▶ What you are asked to do: Report every line of the listing below in which the string "werd" occurs.

▶ Data:
+-------+
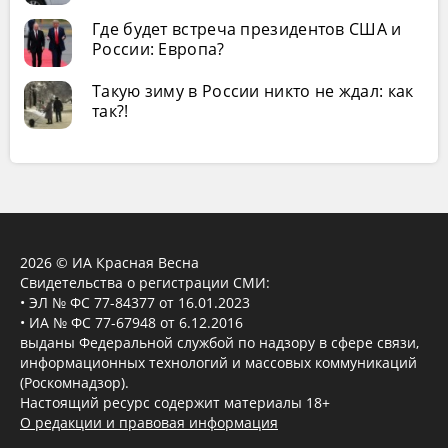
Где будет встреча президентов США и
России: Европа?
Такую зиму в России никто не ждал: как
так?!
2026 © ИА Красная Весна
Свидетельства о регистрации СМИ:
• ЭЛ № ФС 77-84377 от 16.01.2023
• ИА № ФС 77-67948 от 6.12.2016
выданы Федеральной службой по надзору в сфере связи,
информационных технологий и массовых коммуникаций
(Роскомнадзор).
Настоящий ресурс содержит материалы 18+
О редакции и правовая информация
+-------+
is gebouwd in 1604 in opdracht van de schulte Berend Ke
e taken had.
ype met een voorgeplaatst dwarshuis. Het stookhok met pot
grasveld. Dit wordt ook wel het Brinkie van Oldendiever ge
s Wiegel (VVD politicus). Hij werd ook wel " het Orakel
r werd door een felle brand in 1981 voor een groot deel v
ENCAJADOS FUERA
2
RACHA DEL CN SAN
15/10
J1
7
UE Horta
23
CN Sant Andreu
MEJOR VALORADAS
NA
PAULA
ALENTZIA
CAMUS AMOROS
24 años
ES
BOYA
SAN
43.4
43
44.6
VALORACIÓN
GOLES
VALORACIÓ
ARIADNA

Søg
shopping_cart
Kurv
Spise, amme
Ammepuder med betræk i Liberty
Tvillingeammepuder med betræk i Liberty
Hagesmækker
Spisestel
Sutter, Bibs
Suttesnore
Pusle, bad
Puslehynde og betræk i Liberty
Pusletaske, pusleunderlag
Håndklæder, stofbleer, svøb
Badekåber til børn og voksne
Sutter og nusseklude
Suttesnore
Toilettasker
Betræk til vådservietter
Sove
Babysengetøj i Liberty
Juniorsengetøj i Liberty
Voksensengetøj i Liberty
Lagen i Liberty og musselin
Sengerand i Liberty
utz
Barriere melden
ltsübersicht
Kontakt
+-------+
▶ Result below:
s Wiegel (VVD politicus). Hij werd ook wel " het Orakel
r werd door een felle brand in 1981 voor een groot deel v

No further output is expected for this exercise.